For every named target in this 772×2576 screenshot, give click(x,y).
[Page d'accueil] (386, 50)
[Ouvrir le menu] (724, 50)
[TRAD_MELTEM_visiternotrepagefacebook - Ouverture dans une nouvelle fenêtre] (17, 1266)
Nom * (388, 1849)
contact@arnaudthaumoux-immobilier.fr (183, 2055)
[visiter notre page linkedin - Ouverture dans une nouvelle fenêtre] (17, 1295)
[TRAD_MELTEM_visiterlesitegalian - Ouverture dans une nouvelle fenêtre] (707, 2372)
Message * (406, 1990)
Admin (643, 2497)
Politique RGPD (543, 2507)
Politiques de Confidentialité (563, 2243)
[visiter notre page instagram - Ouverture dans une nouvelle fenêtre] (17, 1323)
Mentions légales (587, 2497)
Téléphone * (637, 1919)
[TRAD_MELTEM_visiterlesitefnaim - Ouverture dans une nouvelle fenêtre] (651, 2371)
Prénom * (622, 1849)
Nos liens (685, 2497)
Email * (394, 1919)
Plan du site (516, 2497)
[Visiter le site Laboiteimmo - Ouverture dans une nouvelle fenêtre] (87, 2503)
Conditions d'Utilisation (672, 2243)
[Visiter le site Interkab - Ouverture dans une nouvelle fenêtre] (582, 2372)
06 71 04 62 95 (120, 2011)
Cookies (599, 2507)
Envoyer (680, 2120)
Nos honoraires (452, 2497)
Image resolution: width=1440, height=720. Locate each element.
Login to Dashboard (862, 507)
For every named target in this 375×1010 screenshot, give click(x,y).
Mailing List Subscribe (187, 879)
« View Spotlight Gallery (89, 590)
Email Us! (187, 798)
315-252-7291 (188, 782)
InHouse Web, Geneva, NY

● ● ● ● ●

ACTIVITY - The word "this" appears on some lines of the data above; say how many such lines there are, with nothing else.

SOLUTION TO THE PROBLEM - 2